“Whose Plans?” ~ Sermon for October 21, 2018

October 22, 2018

“Whose Plans?” ~ Sermon for October 21, 2018

Our New Testament reading this morning continues in Mark’s gospel.

Jesus and his disciples are journeying toward Jerusalem.

Jesus knows what awaits him there and he has told his disciples several times that death and resurrection lie ahead.

For the disciples, this is a hard concept to grasp.

They have each struggled with it in their own way.

In this morning’s passage, James and John, the sons of Zebedee, try to angle a future advantage for themselves in the situation.

Hear now a reading from the Book of Mark 10:35-45.

Here ends the readingof God’s holy word. May God add to our hearing and understanding, God’s blessing. Amen.

Please pray with me.

Most High, your Anointed One offered himself freely as witness against our violence, our acts of oppression, and our sin.

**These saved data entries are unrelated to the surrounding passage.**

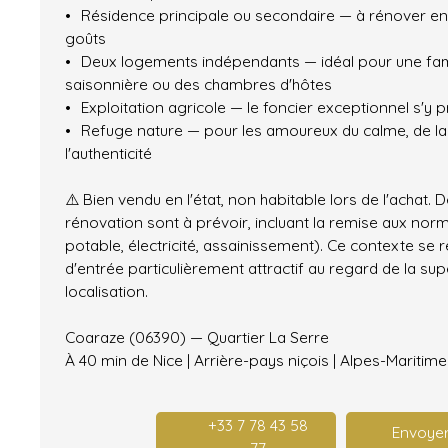
Résidence principale ou secondaire — à rénover en
goûts
Deux logements indépendants — idéal pour une fami
saisonnière ou des chambres d'hôtes
Exploitation agricole — le foncier exceptionnel s'y 
Refuge nature — pour les amoureux du calme, de la
l'authenticité
⚠️ Bien vendu en l'état, non habitable lors de l'achat.
rénovation sont à prévoir, incluant la remise aux no
potable, électricité, assainissement). Ce contexte se r
d'entrée particulièrement attractif au regard de la supe
localisation.
Coaraze (06390) — Quartier La Serre
À 40 min de Nice | Arrière-pays niçois | Alpes-Maritim
+33 7 78 43 58
Envoyer
77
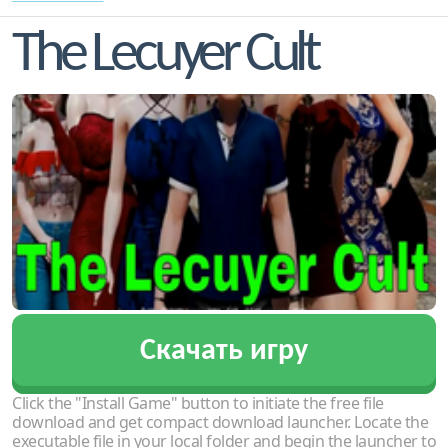
The Lecuyer Cult
Скачать игру
Click the "Install Game" button to initiate the free file
download and get compact download launcher. Locate the
executable file in your local folder and begin the launcher to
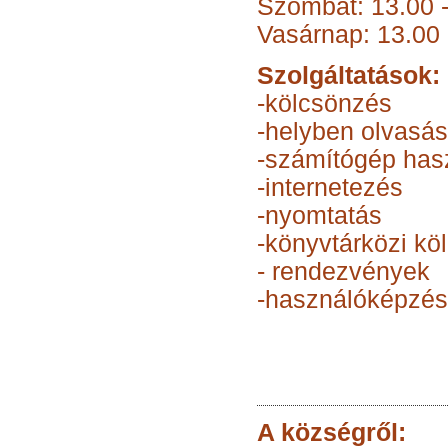
Szombat: 13.00 -
Vasárnap: 13.00 
Szolgáltatások:
-kölcsönzés
-helyben olvasás
-számítógép has
-internetezés
-nyomtatás
-könyvtárközi kö
- rendezvények
-használóképzés
A községről:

As you delighted to call him your Son, give us the courage to bring you equal delight by our willingness to drink the cup of sacrifice on behalf of our sisters and brothers, and, with them, offer you praise unceasing and lives transformed as true heirs of your grace-filled realm.

May the words of my mouth and the meditations of my heart be acceptable to you, O Lord, my rock and my redeemer. Amen.

Sermon

I’m glad that you are here this morning because I want to talk to you about my leaving and about transitions and about the challenges of listening to God’s call to discern the future.

First, to dispel a few of the myths and rumors going around.

I am not sick, though I do feel spiritually undernourished at this moment.

I am in need of some soul-tending and spiritual replenishment.

My call to ministry has always been about serving others and that is where I find my joy.

Worrying about budgets and staffing and petty grievances leaves me feeling weary.

Second, I am not leaving because Joe has retired from the hospital.

I am leaving on my own accord because I believe it is time for new leadership in our church.

I believe that together we have brought our church to a position of strength.

Our finances are strong, our building is sound, our membership continues to grow, we are well-respected in the community…however, I have been unable these past eight years to integrate our sacred and secular selves.

With love, I point out that there are some areas of idol worship in our life together that undermine our ability to answer God’s call to love with our whole heart, soul and mind.

Of course we are human and we most often do our absolute best to live out our Christian values.

My expectations are perhaps too high, but I believe in you.

My prayer for us is that we will all be strengthened by my leaving.

I will be challenged to listen for God’s call to discern what is next for me.

You will be challenged to articulate your vision for this church, to make some hard decisions about priorities.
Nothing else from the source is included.